**Excerpted records:**
————

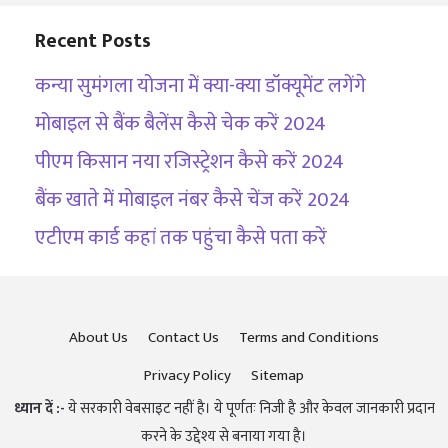
Recent Posts
कन्या सुमंगला योजना में क्या-क्या डॉक्यूमेंट लगेंगे
मोबाइल से बैंक बैलेंस कैसे चेक करें 2024
पीएम किसान नया रजिस्ट्रेशन कैसे करें 2024
बैंक खाते में मोबाइल नंबर कैसे चेंज करें 2024
एटीएम कार्ड कहां तक पहुंचा कैसे पता करें
About Us
Contact Us
Terms and Conditions
Privacy Policy
Sitemap
ध्यान दें :-
ये सरकारी वेबसाइट नहीं है। ये पूर्णतः निजी है और केवल जानकारी प्रदान
करने के उद्देश्य से बनाया गया है।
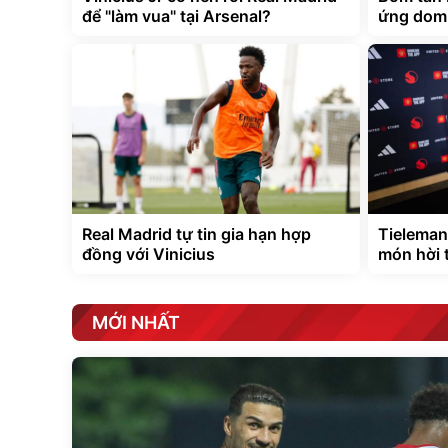
để "làm vua" tại Arsenal?
ứng domi
Real Madrid tự tin gia hạn hợp
Tieleman
đồng với Vinicius
món hời 
MỚI NHẤT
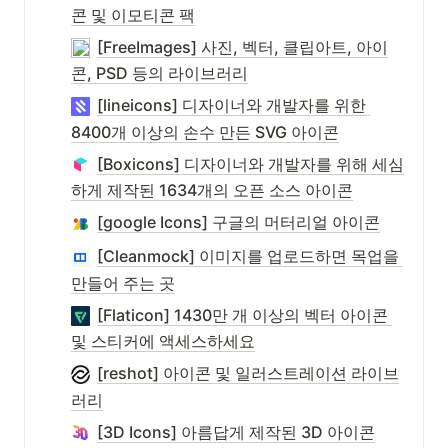
콘 및 이모티콘 팩
[FreeImages] 사진, 벡터, 클립아트, 아이
콘, PSD 등의 라이브러리
[lineicons] 디자이너와 개발자를 위한 
8400개 이상의 손수 만든 SVG 아이콘
[Boxicons] 디자이너와 개발자를 위해 세심
하게 제작된 1634개의 오픈 소스 아이콘
[google Icons] 구글의 머터리얼 아이콘
[Cleanmock] 이미지를 업로드하면 목업을 
만들어 주는 곳
[Flaticon] 1430만 개 이상의 벡터 아이콘 
및 스티커에 액세스하세요
[reshot] 아이콘 및 일러스트레이션 라이브
러리
[3D Icons] 아름답게 제작된 3D 아이콘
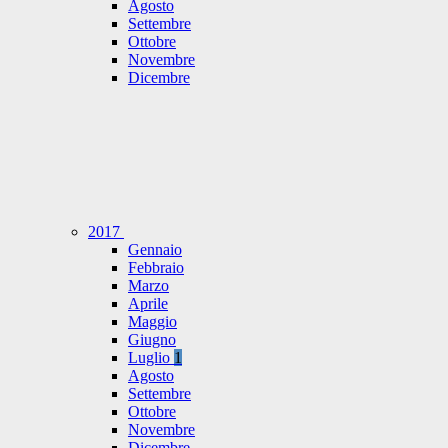
Agosto
Settembre
Ottobre
Novembre
Dicembre
2017
Gennaio
Febbraio
Marzo
Aprile
Maggio
Giugno
Luglio
1
Agosto
Settembre
Ottobre
Novembre
Dicembre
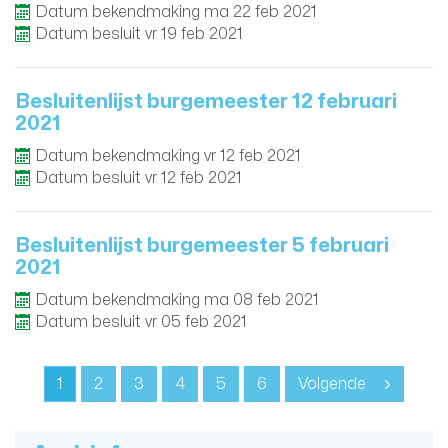
Datum bekendmaking
ma
22
feb
2021
Datum besluit
vr
19
feb
2021
Besluitenlijst burgemeester 12 februari
2021
Datum bekendmaking
vr
12
feb
2021
Datum besluit
vr
12
feb
2021
Besluitenlijst burgemeester 5 februari
2021
Datum bekendmaking
ma
08
feb
2021
Datum besluit
vr
05
feb
2021
1
2
3
4
5
6
Volgende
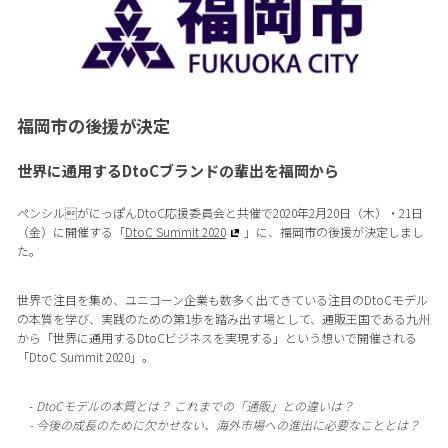
福岡市の後援が決定
世界に通用するDtoCブランドの輩出を福岡から
ペンシルがにっぽんDtoC応援委員会と共催で2020年2月20日（木）・21日
（金）に開催する「
DtoC Summit 2020
」に、福岡市の後援が決定しまし
た。
世界で注目を集め、ユニコーン企業も数多く出てきている注目のDtoCモデル
の本質を学び、実践のための第1歩を踏み出す場として、通販王国である九州
から「世界に通用するDtoCビジネスを実現する」という想いで開催される
「DtoC Summit 2020」。
-
DtoCモデルの本質とは？ これまでの「通販」との違いは？
- 今後の成長のために欠かせない、海外市場への進出に必要なこととは？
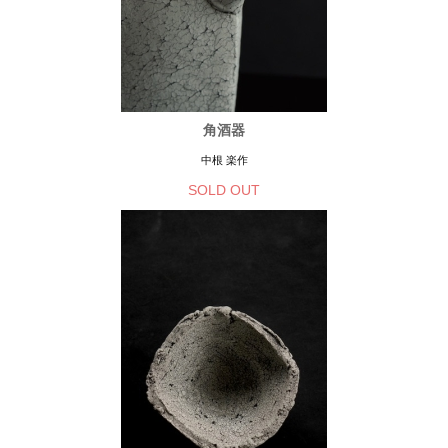
角酒器
中根 楽作
SOLD OUT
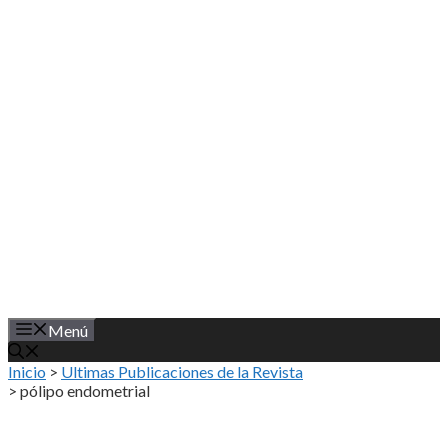
Saltar
al
contenido
Menú
Inicio
>
Ultimas Publicaciones de la Revista
>
pólipo endometrial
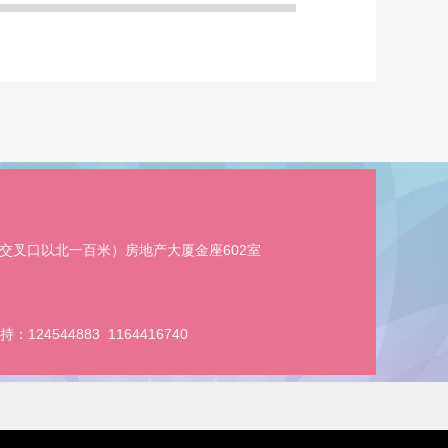
交叉口以北一百米）房地产大厦金座602室
持：
124544883
1164416740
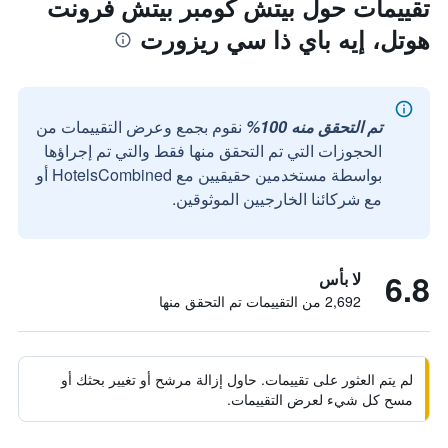
تقييمات حول بيتش كومبر بيتش فرونت
هوتل، إيه باي ذا سي ريزورت
تم التحقق منه 100%
نقوم بجمع وعرض التقييمات من
الحجوزات التي تم التحقق منها فقط والتي تم إجراؤها
بواسطة مستخدمين حقيقيين مع HotelsCombined أو
مع شركائنا الخارجيين الموثوقين.
6.8
لا بأس
2,692 من التقييمات تم التحقق منها
لم يتم العثور على تقييمات. حاول إزالة مرشح أو تغيير بحثك أو
مسح كل شيء لعرض التقييمات.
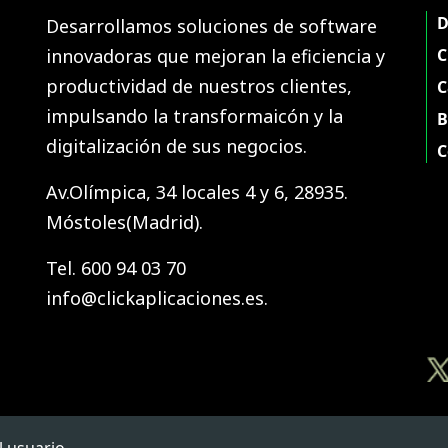
D
Desarrollamos soluciones de software
innovadoras que mejoran la eficiencia y
C
productividad de nuestros clientes,
C
impulsando la transformaicón y la
B
digitalización de sus negocios.
C
Av.Olímpica, 34 locales 4 y 6, 28935.
Móstoles(Madrid).
Tel. 600 94 03 70
info@clickaplicaciones.es.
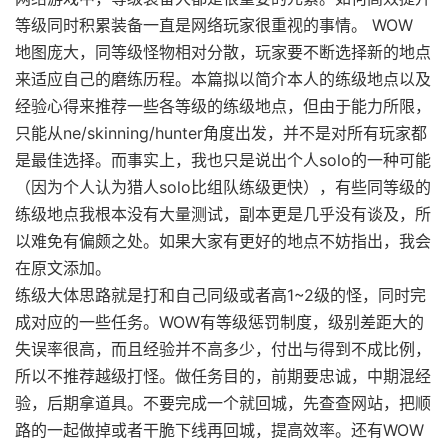
等级同时积累装备一直是网络玩家很重视的事情。 WOW
地图庞大，同等级怪物相对分散，玩家要不断选择新的地点
来适应自己的磨练历程。本篇拟以简介本人的练级地点以及
经验心得来推荐一些各等级的练级地点，但由于能力所限，
只能从ne/skinning/hunter角度出发，并不是对所有玩家都
是最佳选择。而事实上，我也只是说出个人solo的一种可能
（因为个人认为猎人solo比组队练级更快），有些同等级的
练级地点我根本没有大量测试，副本更是几乎没有谈及，所
以难免有偏颇之处。如果大家有更好的地点不妨指出，我会
在原文添加。
练级大体思路就是打和自己同级或者高1~2级的怪，同时完
成对应的一些任务。WOW有等级惩罚制度，级别差距大的
失误率很高，而且经验并不高多少，付出与得到不成比例，
所以不推荐越级打怪。做任务目的，前期要忠诚，中期混经
验，后期拿道具。不要完成一个就回城，先查查网站，把顺
路的一起做掉或者干脆下线再回城，提高效率。还有WOW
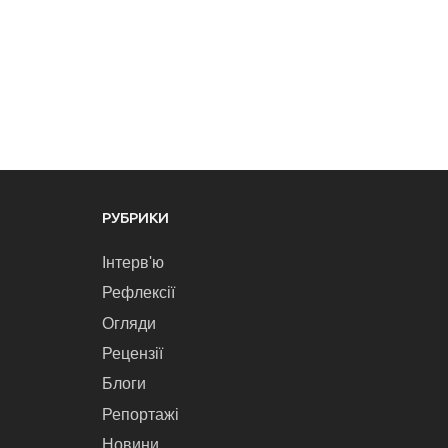
РУБРИКИ
Інтерв'ю
Рефлексії
Огляди
Рецензії
Блоги
Репортажі
Новини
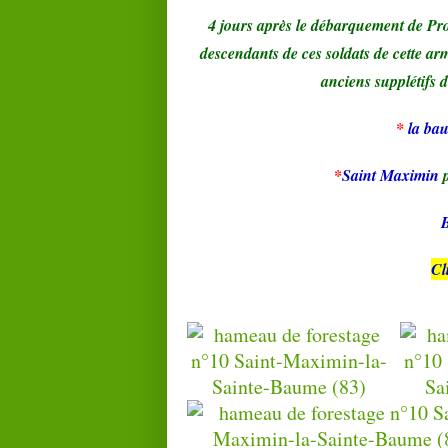
4 jours après le débarquement de P
descendants de ces soldats de cette armé
anciens supplétifs 
*
la ba
*
Saint Maximin
Cl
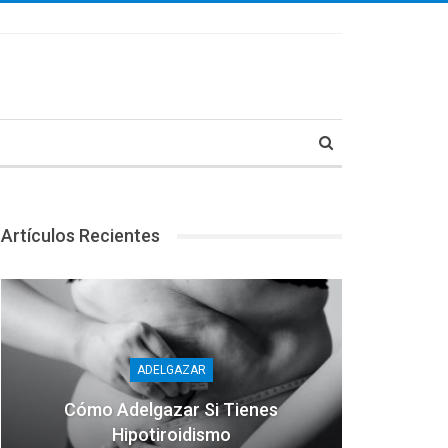
Artículos Recientes
ADELGAZAR
Cómo Adelgazar Si Tienes
Hipotiroidismo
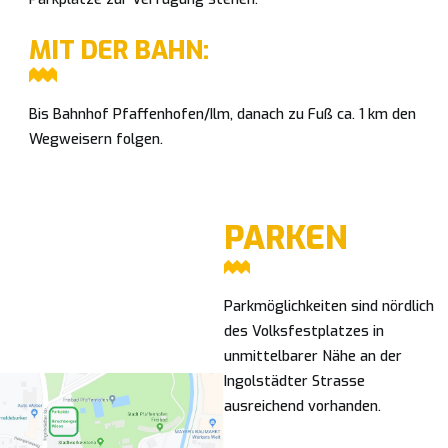
MIT DER BAHN:
Bis Bahnhof Pfaffenhofen/Ilm, danach zu Fuß ca. 1 km den
Wegweisern folgen.
PARKEN
Parkmöglichkeiten sind nördlich
des Volksfestplatzes in
unmittelbarer Nähe an der
Ingolstädter Strasse
ausreichend vorhanden.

————

**What is required:** Each line above with the string "Besluitenlijst" should be reported in full.

**Exercise response:**
Besluitenlijst burgemeester 12 februari
Besluitenlijst burgemeester 5 februari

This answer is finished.